Khan, meanwhile, has emerged as a possible opponent for American superstar Terence Crawford in March, and says if he is to fight Brook at some point in 2019 it would need to be at a major UK stadium.
“We’re looking at the Brook fight and it’s a big fight as well, probably one of the biggest in my career,” he said.
“We’re looking at Wembley Stadium, maybe Manchester or Birmingham. But I think Wembley would be the ideal location for me. Watching Anthony Joshua fight there… having 90,000 people would be awesome.”
It would be awesome, Amir. But, at this point, with the fight still seemingly some way off, the sight of them sharing a ring at Ponds Forge Sports Centre would be every bit as awesome.
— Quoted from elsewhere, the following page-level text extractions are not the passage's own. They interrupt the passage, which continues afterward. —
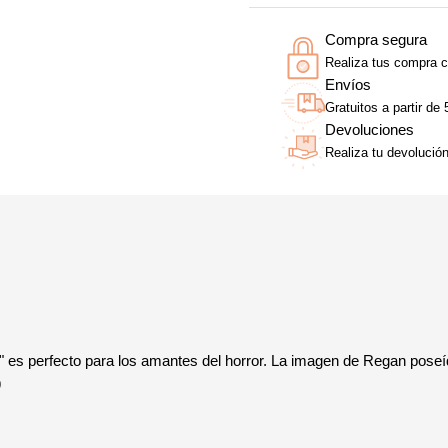
Compra segura
Realiza tus compra c
Envíos
Gratuitos a partir de
Devoluciones
Realiza tu devolució
sta" es perfecto para los amantes del horror. La imagen de Regan po
9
Former world heavyweight champion Tyson Fury was a guest of Manchester United during their 2-2 draw against Arsenal at Old Trafford last night and has revealed The Theatre of Dreams is his preferred choice of venue for a 2019 rematch against Deontay Wilder.
Fury, a United fan, boxed his way to a draw with Wilder on Saturday in Los Angeles, but next year hopes to settle the score – and the controversy – on English soil.
Talking to BT Sport, Fury said: “Frank Warren said Arsenal but I said, ‘No, let’s have it at Old Trafford.’ Hopefully we can have it here in the summer.”
The consensus view is that Fury was unlucky not to get the nod last weekend and return home to England with Wilder’s WBC world heavyweight title. He was knocked down twice in the 12 rounds they shared – first in the ninth round, then famously in the twelfth – but appeared to do enough, before and even after those moments, to warrant a decision victory at the end of it all.
Alas, it wasn’t meant to be.
“Of course,” he said, when asked if he felt a sense of injustice, “but I’m not going to go on about it forever. Life goes on. I got robbed blind in America, the world knows, it but we’re going to go on and continue to the next fight.
“I don’t like draws. I only like wins.”
The only thing better than a rematch win over Deontay Wilder, it would seem, is a rematch win over Deontay Wilder at The Theatre of Dreams. It is as unlikely as it is appealing, but if anyone can make the impossible happen, it is probably Tyson Fury.